2.1.2.1. Binary RPMs

Binary RPMs hold complete applications or libraries of functions compiled for a particular architecture. Most binary RPMs contain complete applications, such as the Apache Web server or the AbiWord word processor. These application binary RPMs usually depend on a number of system libraries which are, in turn, also provided by binary RPMs.

Finding More Software

Chapter 7, RPM Management Software covers a number of locations where you can find RPM applications galore. Your Linux installation CDs or DVDs are also a great source for applications. Most Linux distributions come with more applications than you can imagine using.
Although most binary RPMs are complete applications, others provide libraries. For example, the Simple DirectMedia Layer library (SDL), which provides graphics for many games, can be packaged as an RPM file. A number of programs, mostly games, use this library for enhanced multimedia such as rich graphics. RPMs that provide libraries allow multiple applications to share the same library. Typically, the libraries are packaged into separate RPMs from the applications.
In addition to binary RPMs that hold applications or libraries compiled for a particular architecture, RPM supports the concept of platform-independent binary RPMs. These platform-independent RPMs, called noarch as a shorted form of “no architecture” dependencies, provide applications or libraries that are not dependent on any platform. Applications written in Perl, Python, or other scripting languages often do not depend on code compiled for a particular architecture. In addition, compiled Java applications are usually free of platform dependencies.

2.1.3. Source RPMs

The mlocate package, mentioned previously, contains the mlocate application used to search for files on the system.
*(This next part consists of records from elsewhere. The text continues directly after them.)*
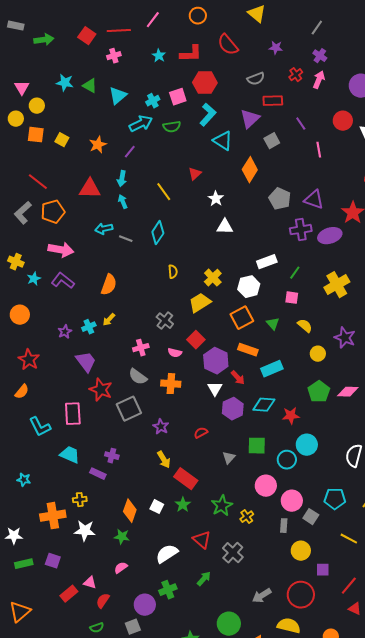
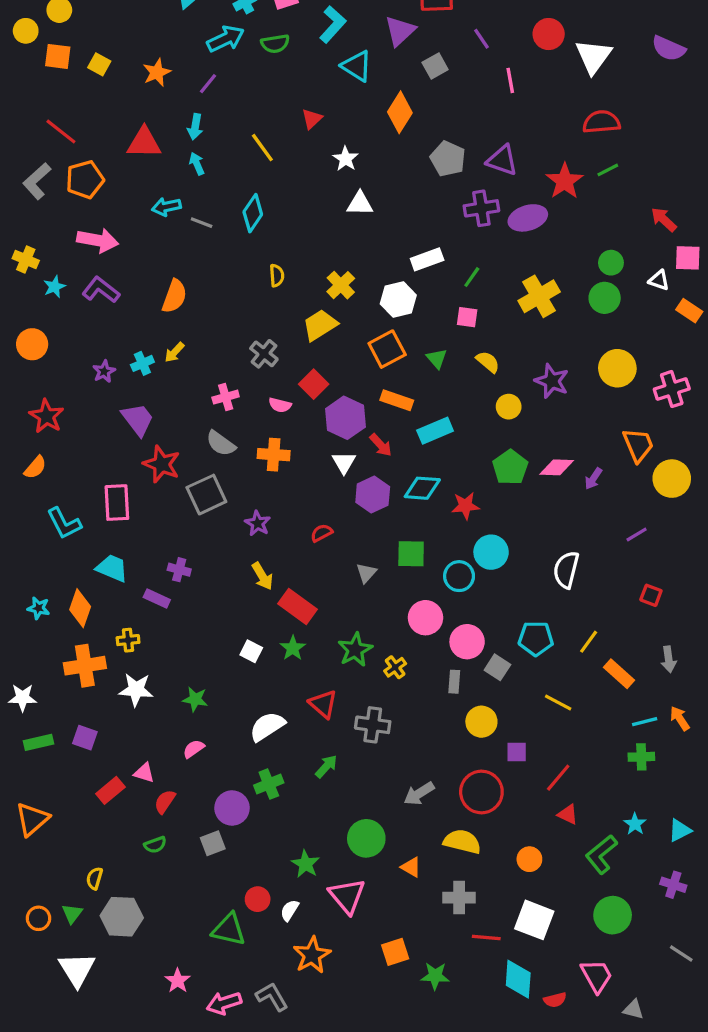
orange diamond: (130, 511) -> (80, 608), moved
gray cross: (233, 553) -> (373, 725), turned -35

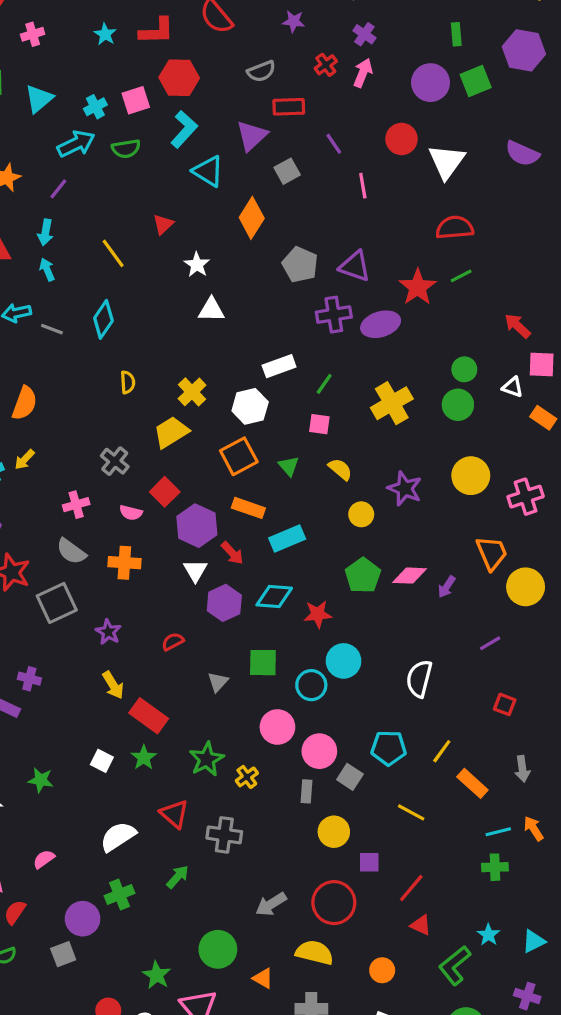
green star: (195, 699) -> (41, 780), moved

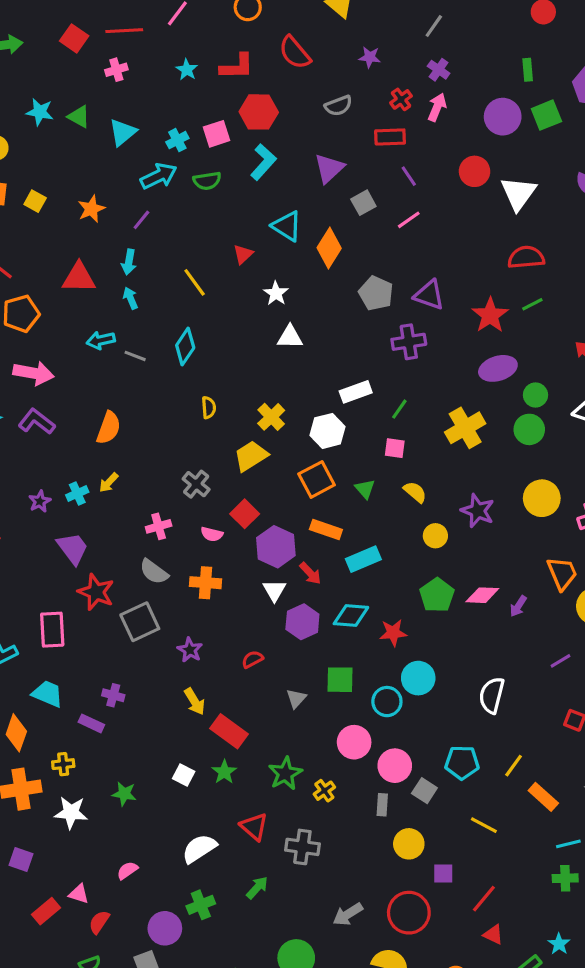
red rectangle: (289, 107) -> (390, 137), moved
cyan triangle: (208, 171) -> (287, 226), moved
pink line: (363, 186) -> (409, 220), moved, turned 65
purple ellipse: (381, 324) -> (498, 368), moved

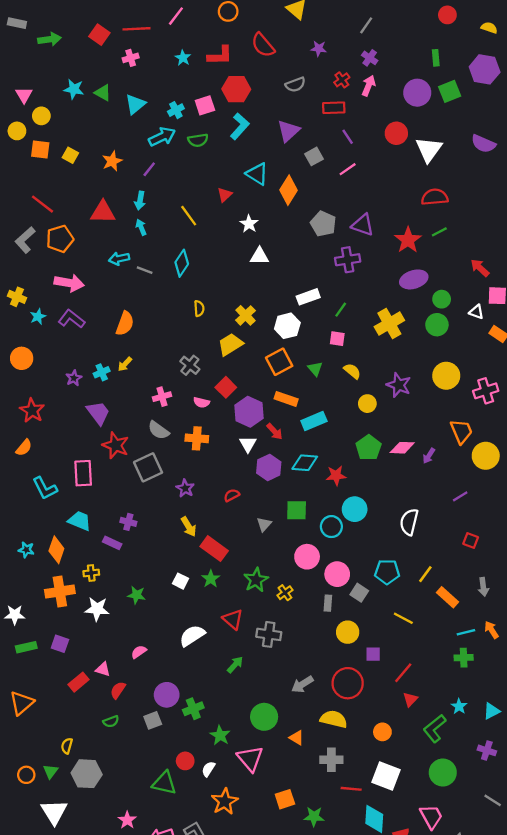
green cross: (201, 905) -> (193, 709), moved
red triangle: (493, 935) -> (410, 699), turned 49

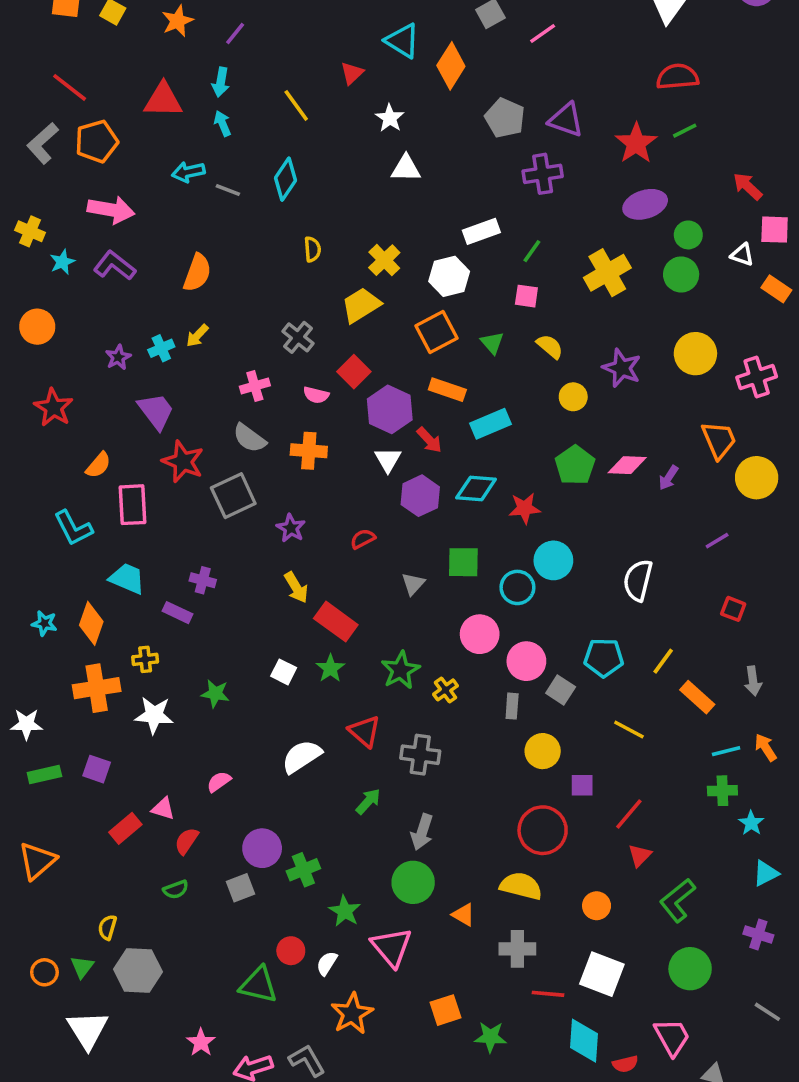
orange semicircle: (24, 448) -> (98, 465), moved
gray arrow: (302, 684) -> (422, 832), moved, turned -40
cyan star: (459, 706) -> (751, 823), moved

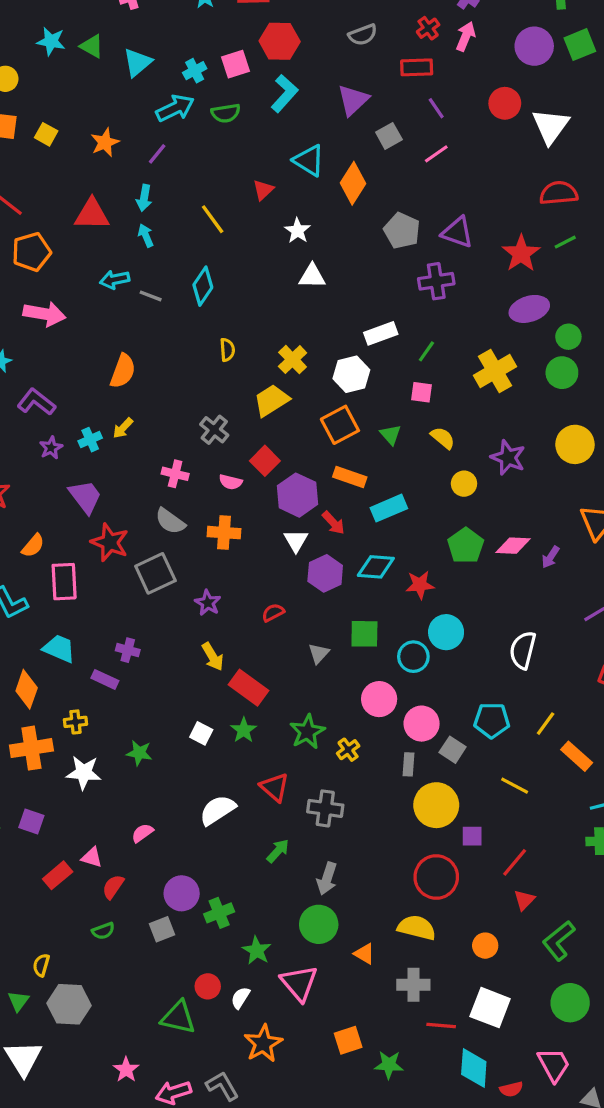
purple L-shape: (115, 266) -> (36, 402), moved
pink cross: (255, 386) -> (175, 474), turned 30
yellow circle: (543, 751) -> (436, 805), size x1.4

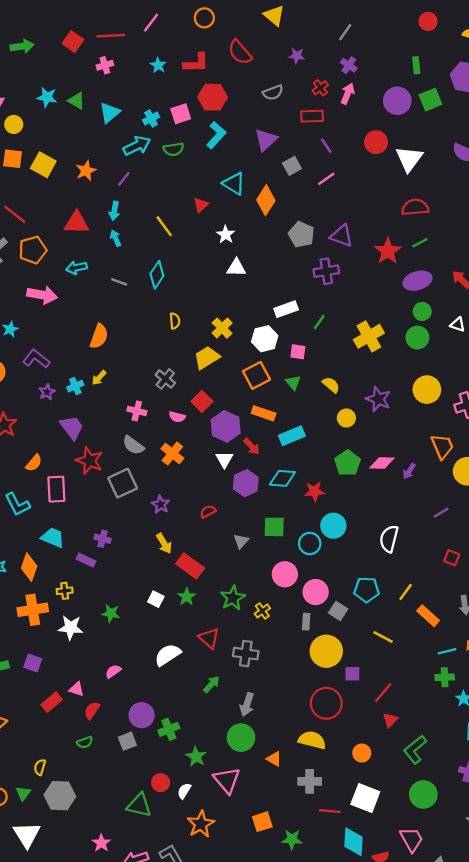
yellow square: (46, 134) -> (43, 165), size x1.5
cyan arrow: (115, 280) -> (76, 268), moved
purple ellipse: (529, 309) -> (417, 281), moved
pink square: (422, 392) -> (298, 352), moved
orange cross: (224, 533) -> (172, 454), turned 35

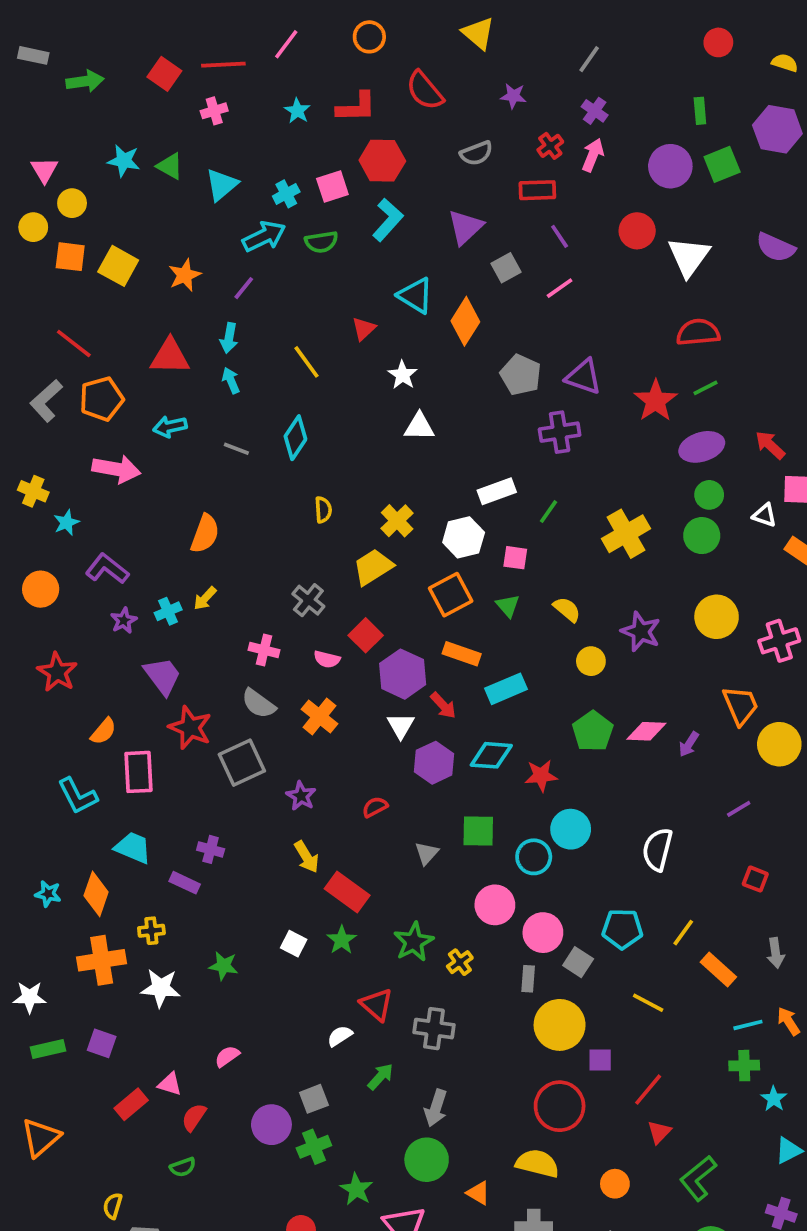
white semicircle: (168, 655) -> (340, 1036), moved, size x0.6
gray square: (127, 741) -> (314, 1099), moved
The source code used to create this application is stored in an mlocate source RPM, for example:
mlocate-0.22.2-2.src.rpm
By convention, source RPMs have a file name ending in .src.rpm.
Source RPMs should contain all the commands, usually in scripts, necessary to recreate the binary RPM. Having a source RPM means that you can recreate the binary RPM at any time. This is a very important goal of the RPM system.

Source RPMs and Open Source Licencing

Source RPMs have nothing to do with open-source software licenses. Linux is famous for being an open-source operating system. In RPM terms, that means the source code for the Linux kernel and most Linux applications are freely available as source RPMs. But you can also make source RPMs for proprietary programs. The key issue is that you are unlikely to distribute the source RPMs for proprietary packages.
Furthermore, a number of open-source applications are not available as source RPMs. That's a shame, since source RPMs would make these applications easier to install.
While source RPMs hold the commands necessary to create the binary RPM, there may be differences in your Linux environment that would result in rebuilding a binary RPM that is different from the original binary RPM. For example, the compile scripts for some packages may add in optional code depending on which libraries or which versions of libraries are found on your system. Chapter 13, Packaging Guidelines covers many issues in creating RPMs, and Chapter 18, Using RPM on Non-Red Hat Linuxes and Chapter 19, RPM on Other Operating Systems cover issues related to other versions of Linux and other operating systems, respectively. If you follow the guidelines when making your own RPMs, you should result in source RPMs that reproduce binary RPMs as consistently as possible.